# ASSIGNMENT:
Filter the material below down to the lines containing the word "шейки".

# EXTRACTED RECORDS:
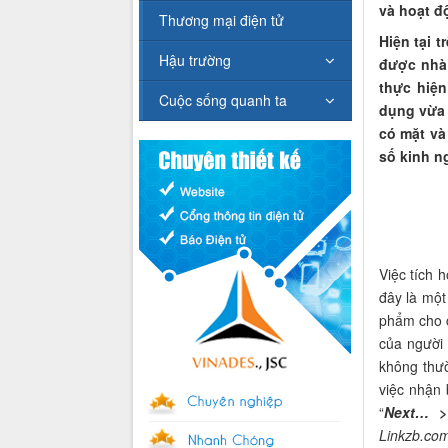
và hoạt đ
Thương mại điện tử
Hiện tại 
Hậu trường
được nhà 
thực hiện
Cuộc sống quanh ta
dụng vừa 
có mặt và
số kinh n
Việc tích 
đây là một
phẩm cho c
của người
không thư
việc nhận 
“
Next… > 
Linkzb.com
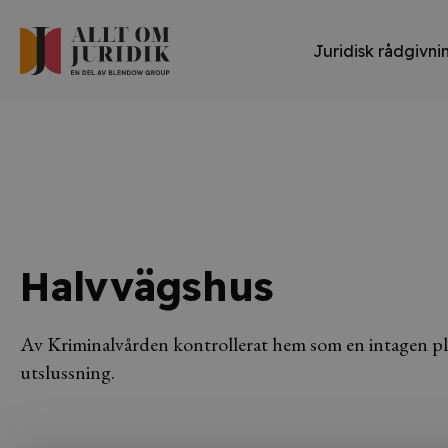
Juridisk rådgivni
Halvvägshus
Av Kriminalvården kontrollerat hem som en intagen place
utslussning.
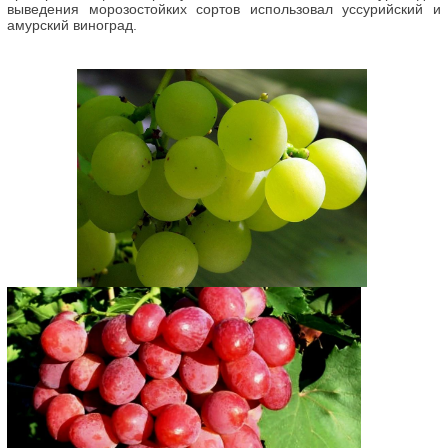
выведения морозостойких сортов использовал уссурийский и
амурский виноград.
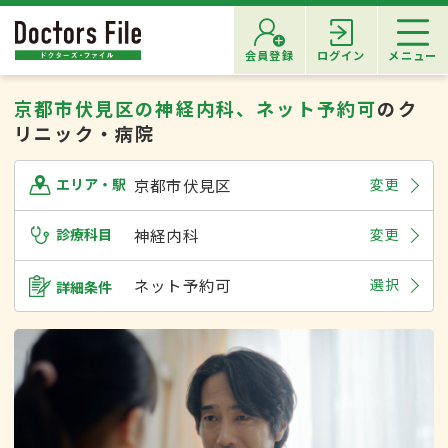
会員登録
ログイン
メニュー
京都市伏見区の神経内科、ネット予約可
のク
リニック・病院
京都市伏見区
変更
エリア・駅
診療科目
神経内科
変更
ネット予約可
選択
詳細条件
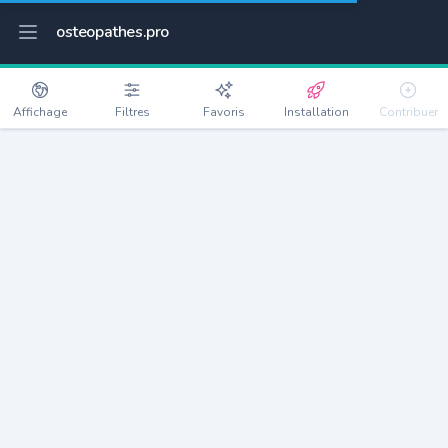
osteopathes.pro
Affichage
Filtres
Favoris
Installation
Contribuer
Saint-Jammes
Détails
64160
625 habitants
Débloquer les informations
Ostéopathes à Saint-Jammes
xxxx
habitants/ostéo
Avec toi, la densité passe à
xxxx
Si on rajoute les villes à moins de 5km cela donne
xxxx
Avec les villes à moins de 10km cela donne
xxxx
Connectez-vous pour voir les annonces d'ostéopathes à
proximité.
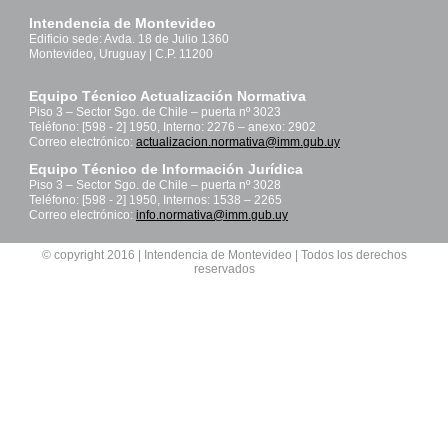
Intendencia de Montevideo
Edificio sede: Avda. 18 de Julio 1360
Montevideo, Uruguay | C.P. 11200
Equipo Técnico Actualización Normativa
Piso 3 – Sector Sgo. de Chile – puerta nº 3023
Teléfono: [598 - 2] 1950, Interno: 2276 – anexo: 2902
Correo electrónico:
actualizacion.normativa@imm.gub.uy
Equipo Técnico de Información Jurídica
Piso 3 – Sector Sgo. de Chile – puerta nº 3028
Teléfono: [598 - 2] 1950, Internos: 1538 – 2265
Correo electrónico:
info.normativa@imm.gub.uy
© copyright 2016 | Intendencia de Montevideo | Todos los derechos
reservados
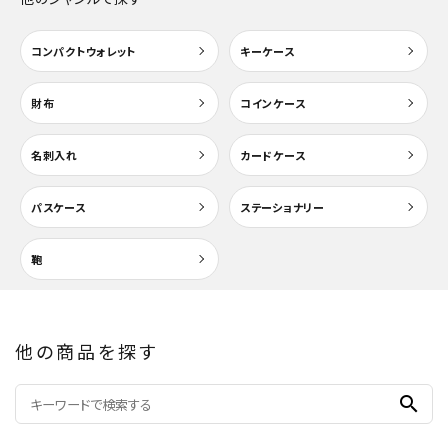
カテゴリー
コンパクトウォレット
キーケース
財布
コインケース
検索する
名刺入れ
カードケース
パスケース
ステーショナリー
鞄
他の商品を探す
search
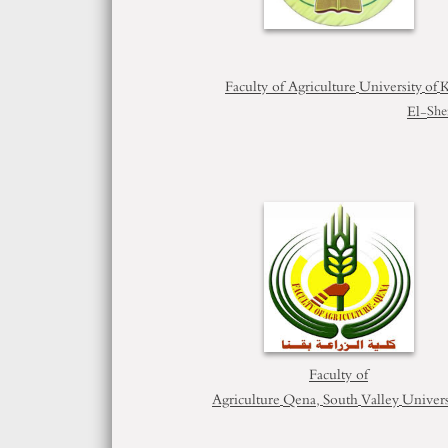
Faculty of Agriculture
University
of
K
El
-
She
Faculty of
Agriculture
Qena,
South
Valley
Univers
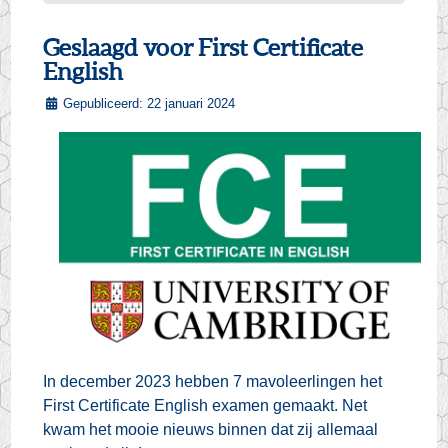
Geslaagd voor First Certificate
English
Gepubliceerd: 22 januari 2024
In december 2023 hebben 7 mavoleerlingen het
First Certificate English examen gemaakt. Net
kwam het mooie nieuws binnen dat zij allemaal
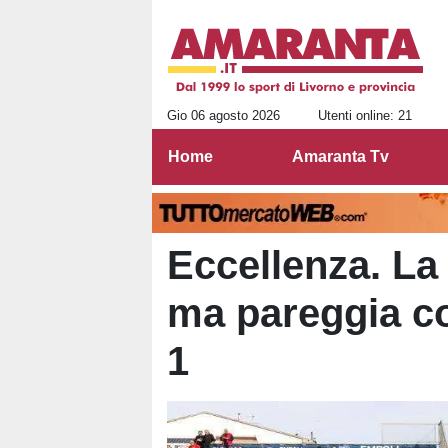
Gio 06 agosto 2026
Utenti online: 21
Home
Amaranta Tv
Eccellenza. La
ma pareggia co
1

---

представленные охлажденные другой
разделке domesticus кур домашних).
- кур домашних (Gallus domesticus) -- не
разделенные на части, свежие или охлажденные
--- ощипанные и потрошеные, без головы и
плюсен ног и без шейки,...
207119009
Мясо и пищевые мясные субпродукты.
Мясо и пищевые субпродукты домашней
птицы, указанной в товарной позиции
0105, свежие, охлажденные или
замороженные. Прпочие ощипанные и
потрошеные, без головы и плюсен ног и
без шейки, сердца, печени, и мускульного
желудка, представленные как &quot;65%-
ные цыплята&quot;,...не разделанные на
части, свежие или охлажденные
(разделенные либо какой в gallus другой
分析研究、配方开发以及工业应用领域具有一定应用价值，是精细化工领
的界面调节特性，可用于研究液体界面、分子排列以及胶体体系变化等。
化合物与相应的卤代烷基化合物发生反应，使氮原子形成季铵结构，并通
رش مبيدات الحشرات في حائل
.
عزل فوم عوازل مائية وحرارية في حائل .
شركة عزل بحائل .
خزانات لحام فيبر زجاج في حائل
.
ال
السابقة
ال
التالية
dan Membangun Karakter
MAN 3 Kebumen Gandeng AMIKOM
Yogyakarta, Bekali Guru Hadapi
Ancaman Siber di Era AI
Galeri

---

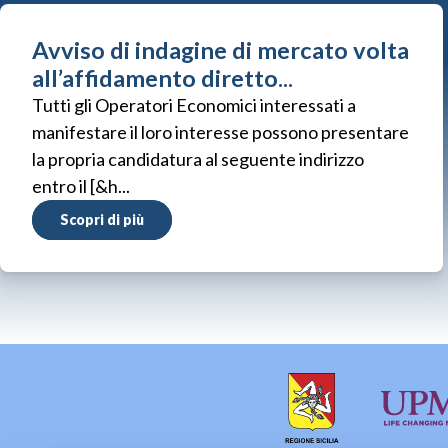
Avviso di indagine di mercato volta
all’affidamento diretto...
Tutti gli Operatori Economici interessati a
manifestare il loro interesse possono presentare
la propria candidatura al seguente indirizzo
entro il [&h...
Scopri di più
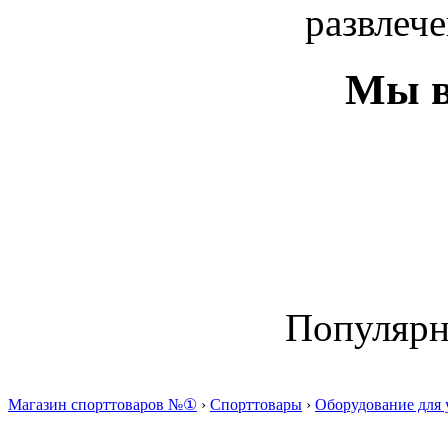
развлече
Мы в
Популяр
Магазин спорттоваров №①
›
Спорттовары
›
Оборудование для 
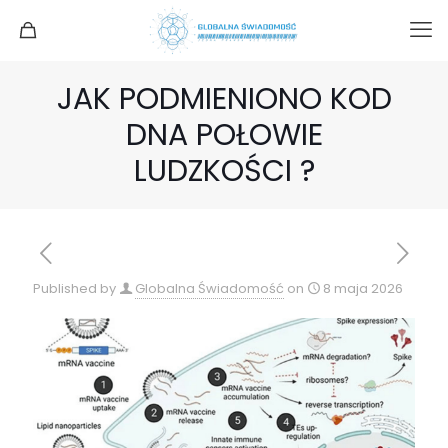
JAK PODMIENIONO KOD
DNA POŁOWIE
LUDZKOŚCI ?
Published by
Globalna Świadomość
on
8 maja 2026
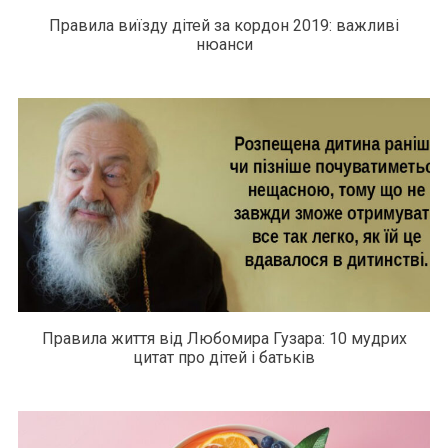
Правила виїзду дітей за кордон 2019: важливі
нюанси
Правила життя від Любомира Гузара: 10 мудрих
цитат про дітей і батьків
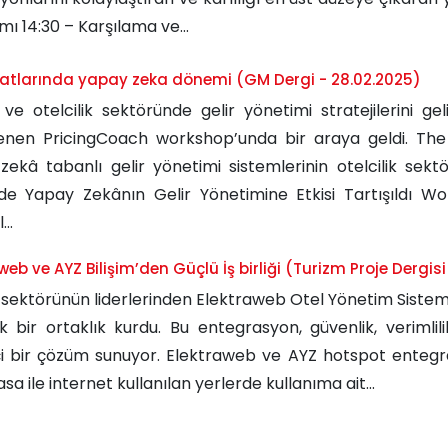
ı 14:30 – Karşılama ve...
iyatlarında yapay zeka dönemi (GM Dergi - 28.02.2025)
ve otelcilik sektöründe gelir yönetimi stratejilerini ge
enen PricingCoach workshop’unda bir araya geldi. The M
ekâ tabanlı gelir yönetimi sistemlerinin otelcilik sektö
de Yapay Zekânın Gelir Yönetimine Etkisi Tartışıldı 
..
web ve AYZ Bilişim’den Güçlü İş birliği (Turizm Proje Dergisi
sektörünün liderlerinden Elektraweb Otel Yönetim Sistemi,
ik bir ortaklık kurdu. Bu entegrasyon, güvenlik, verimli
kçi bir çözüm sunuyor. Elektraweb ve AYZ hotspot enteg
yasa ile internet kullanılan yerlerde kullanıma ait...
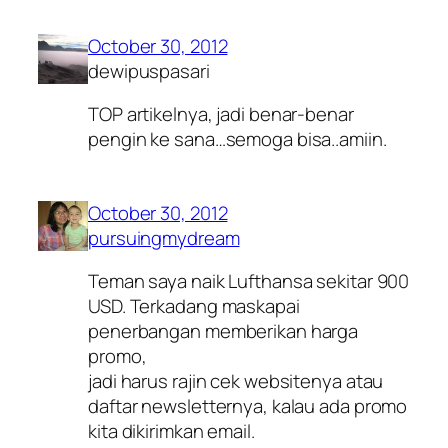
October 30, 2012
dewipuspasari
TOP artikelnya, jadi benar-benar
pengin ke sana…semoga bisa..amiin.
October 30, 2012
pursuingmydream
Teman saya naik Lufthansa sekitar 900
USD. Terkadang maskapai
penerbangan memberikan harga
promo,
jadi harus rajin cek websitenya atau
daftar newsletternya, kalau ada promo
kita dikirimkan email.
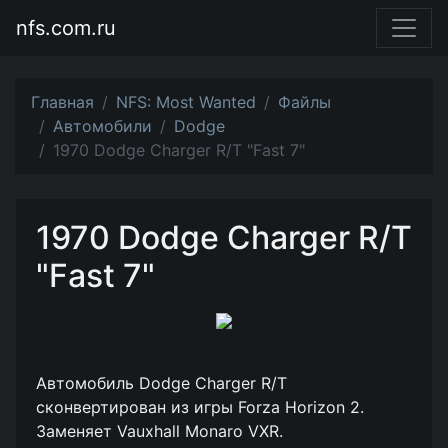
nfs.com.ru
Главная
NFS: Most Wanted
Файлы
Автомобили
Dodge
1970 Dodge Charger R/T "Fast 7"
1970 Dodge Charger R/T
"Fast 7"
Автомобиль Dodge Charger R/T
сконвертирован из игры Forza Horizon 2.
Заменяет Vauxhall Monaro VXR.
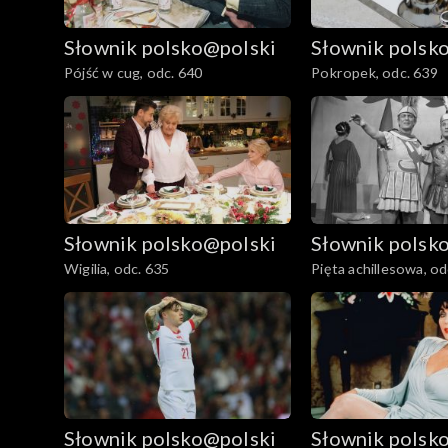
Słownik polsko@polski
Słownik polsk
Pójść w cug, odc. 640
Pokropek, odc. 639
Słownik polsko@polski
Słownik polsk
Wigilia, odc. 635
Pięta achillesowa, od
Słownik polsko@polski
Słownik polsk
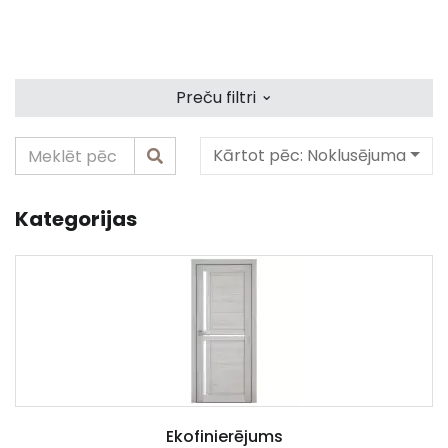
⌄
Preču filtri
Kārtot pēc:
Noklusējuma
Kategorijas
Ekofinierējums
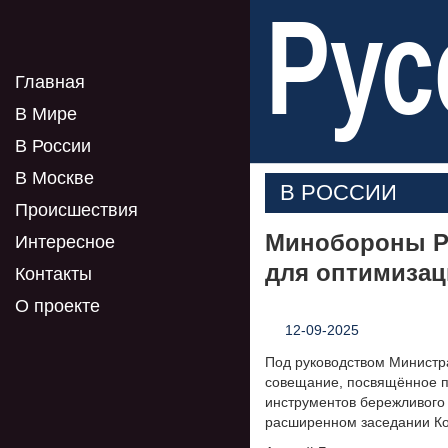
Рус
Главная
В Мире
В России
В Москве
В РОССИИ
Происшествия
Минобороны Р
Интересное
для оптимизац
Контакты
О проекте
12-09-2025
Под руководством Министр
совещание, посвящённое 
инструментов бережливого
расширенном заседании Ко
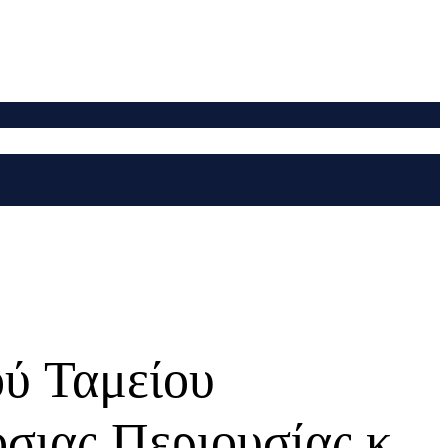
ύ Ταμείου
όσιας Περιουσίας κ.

# ANSWER:
плюсен ног и без шейки,...
без шейки, сердца, печени, и мускульного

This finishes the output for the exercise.